The same thing has happened with Obama, the orange juice-drinking, shit at bowling, secret Muslim Messiah terrorist, whose pastor hates America even more than his wife does, and who vacations in Hawaii instead of "proper" America. Just yesterday the Republican Party Pennsylvanian HQ called him "a terrorist's best friend" in an official release. There's just an avalanche of this stuff. Some people, including myself, and from what you say I would guess you too, would see ignoring the deluge of BS as akin to tuning out a petulant child in a supermarket when you're shopping. Others, though, see it as being unable to defend yourself, a lack of strength that Mr President can ill-afford.

As to flinging mud of their own, Obama's campaign has been remarkably refrained on that score for quite a while. Following the William Ayres thing that's just (re-)broken, though, they've released a video explaining McCain's role in the Keating Five scandal. Which is essentially them saying: "Well, if you want what we did twenty years ago to be on the table, then bring it on". I am hoping with said video released Obama will go back to discussing the issues, as I'd hate to see him spending too much time in a handbag fight.

As I've said, I agree that the media allows these tactics to work, which is fairly pitiful, but it is still the candidates who choose to use them. I'm happy to rail against the press essentially abandoning all decent standards, but when Palin says "Obama is palling around with terrorists", I know who's first in line to get blamed.

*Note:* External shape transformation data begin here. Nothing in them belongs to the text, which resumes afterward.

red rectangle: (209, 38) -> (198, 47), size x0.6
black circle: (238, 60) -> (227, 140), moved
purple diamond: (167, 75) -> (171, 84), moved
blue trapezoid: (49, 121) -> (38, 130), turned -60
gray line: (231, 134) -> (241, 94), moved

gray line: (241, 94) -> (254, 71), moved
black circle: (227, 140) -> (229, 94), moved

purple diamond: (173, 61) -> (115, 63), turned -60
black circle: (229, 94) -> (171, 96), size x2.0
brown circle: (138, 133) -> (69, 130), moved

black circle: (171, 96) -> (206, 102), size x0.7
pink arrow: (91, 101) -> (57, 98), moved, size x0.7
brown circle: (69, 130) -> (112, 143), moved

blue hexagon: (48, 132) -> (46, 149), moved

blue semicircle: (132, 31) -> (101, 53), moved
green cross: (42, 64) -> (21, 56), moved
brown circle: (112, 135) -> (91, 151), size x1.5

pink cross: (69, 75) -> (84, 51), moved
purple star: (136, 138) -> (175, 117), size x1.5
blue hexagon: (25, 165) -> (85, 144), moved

And lastly, I do remember the "New Labour, New Danger" poster. The very fact that it is "infamous" is proof that we don't have the same degree of mud-slinging. It didn't usher in a new era of that level of unpleasantness, it was an aberration. Part of the reason for that, of course, is because it was judged in breach of the law by the ASA. "The celebrated Conservative Demon Eyes ‘New Labour, New Danger’ campaign in 1996 was ruled against by the Advertising Standards Authority because the clause forbidding an adverse portrayal of a person from whom prior permission to be featured in an advertisement had not been obtained was not one of those from which political advertising was exempted", as the Electoral Commission put it (the web address is too long to fit in the comments section, but search for "New Labour New Danger poster investigation" on Google and it's the eighth hit).

So yeah, we sort of dipped our toes into this crap once, but it didn't take.

jamie said...

If HBO commissioned pretty much anything I'd give it a shot, but that sounds pretty awesome. Let the pitching begin!

On another note, I watched the Election Day episodes of s7 West Wing last night, and your comments about the negative campaign the Republicans are running currently are deeply depressing in comparison to the fictional counterpart, where - numerous times - both campaigns teetered on the brink of going negative, but shied away from the cliff-face; and so the results were ultimately decided by their stances on the issues and by outside events (Leo's death, the nuclear accident, etc etc). Ah well, I suppose much fiction gives us something to strive for.

Gooder said...

I largely suspect our parties are just more subtle about it.

It certainly feels to me than when the elections come ronud they spend more time telling you how the other parties will stiff and why so and so aren't to be trusted than actually telling you what they will actually do

SpaceSquid said...

You say subtler use, I say less used. Regardless, either way it isn't the content free scum-fest over in the States. We've already discussed the complicity of candidates and the press, but there is of course also the fact that the libel laws are much more forgiving in the States, meaning you can say a great deal of unpleasant and unsubstantiated things without repercussion.